▶ [Work order]:
Look through the records, and whenever a line includes the word "temperaturas", copy it.

▶ [Exercise data]:
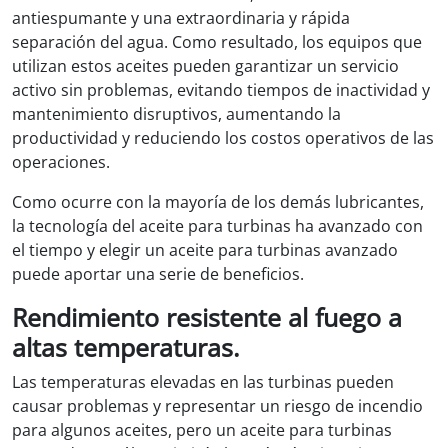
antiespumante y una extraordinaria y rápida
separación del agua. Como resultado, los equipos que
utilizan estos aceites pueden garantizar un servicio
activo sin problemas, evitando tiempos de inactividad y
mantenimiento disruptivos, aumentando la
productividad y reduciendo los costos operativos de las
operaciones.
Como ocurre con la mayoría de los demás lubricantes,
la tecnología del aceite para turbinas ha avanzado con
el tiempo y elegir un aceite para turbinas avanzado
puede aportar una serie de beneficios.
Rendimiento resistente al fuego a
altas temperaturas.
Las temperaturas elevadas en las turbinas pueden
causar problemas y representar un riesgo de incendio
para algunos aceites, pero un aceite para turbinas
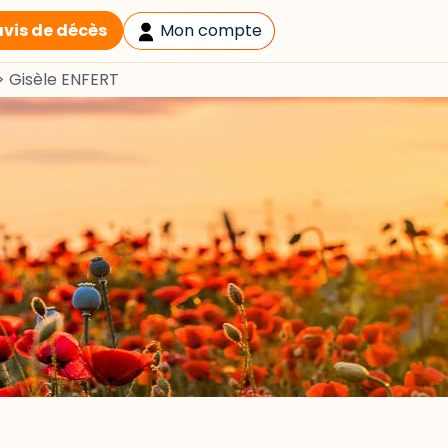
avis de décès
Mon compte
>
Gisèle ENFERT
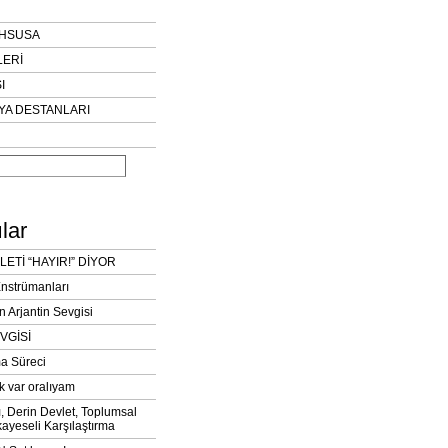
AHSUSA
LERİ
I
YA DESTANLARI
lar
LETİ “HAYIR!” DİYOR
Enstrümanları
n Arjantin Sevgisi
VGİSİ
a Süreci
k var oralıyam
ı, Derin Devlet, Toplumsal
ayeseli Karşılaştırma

▶ [Expected answer]:
altas temperaturas.
Las temperaturas elevadas en las turbinas pueden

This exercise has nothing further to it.